The lab invites experts from various fields to work with it for extended periods – often through its connections with local and international universities. Among these was Miguel Morán, a programmer selected for a fellowship at the lab, who has devised an app to allow people to check the legitimacy of taxis, reducing the crime associated with unlicensed vehicles. The developers of the video game Minecraft conducted a workshop at the central Zócalo square as part of an inquiry into the role of children in cities. Meanwhile, AI experts are designing robots for use during earthquakes.
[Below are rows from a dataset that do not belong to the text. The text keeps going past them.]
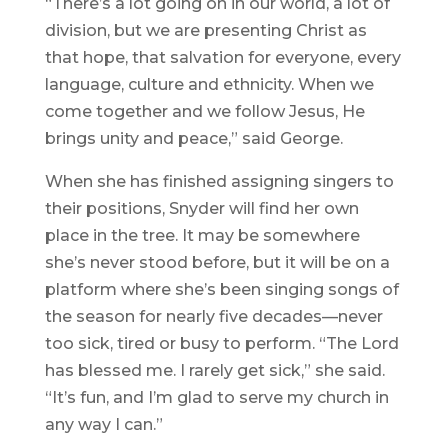
“There’s a lot going on in our world, a lot of
division, but we are presenting Christ as
that hope, that salvation for everyone, every
language, culture and ethnicity. When we
come together and we follow Jesus, He
brings unity and peace,” said George.
When she has finished assigning singers to
their positions, Snyder will find her own
place in the tree. It may be somewhere
she’s never stood before, but it will be on a
platform where she’s been singing songs of
the season for nearly five decades—never
too sick, tired or busy to perform. “The Lord
has blessed me. I rarely get sick,” she said.
“It’s fun, and I’m glad to serve my church in
any way I can.”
The lab is pushing for laws that oblige the government to buy only open-source code and inviting journalists to sift through public data.

Laboratorio para la Ciudad is not unique, but it is the first institution of its kind in a developing country. According to Gomez-Mont, its main aim is to bridge the gap between the state and citizens, while simultaneously functioning as a space where it’s acceptable for a government to innovate and fail.

Having established a series of non-profit arts organisations, she was previously a strong advocate of working outside the establishment, so in taking on this role, she had to challenge her own view of the public sector as dysfunctional – an attitude shared by many Mexicans. “We often think of the government as lethargic and boring, but it’s also the entity that can most easily inject ideas into a city – and it’s too big an influence to ignore.”

Gomez Mont's keynote speech at Manchester's Future Everything

The lab’s very existence – and its mission to reshape social interactions through spatial interventions – has echoes of the top-down approach to urban planning that dominated during Latin America’s, and Mexico’s, modernist era. But, while Gomez-Mont acknowledges this influence, she argues that the lab’s approach draws equally on Mexico City’s vast swaths of informal development.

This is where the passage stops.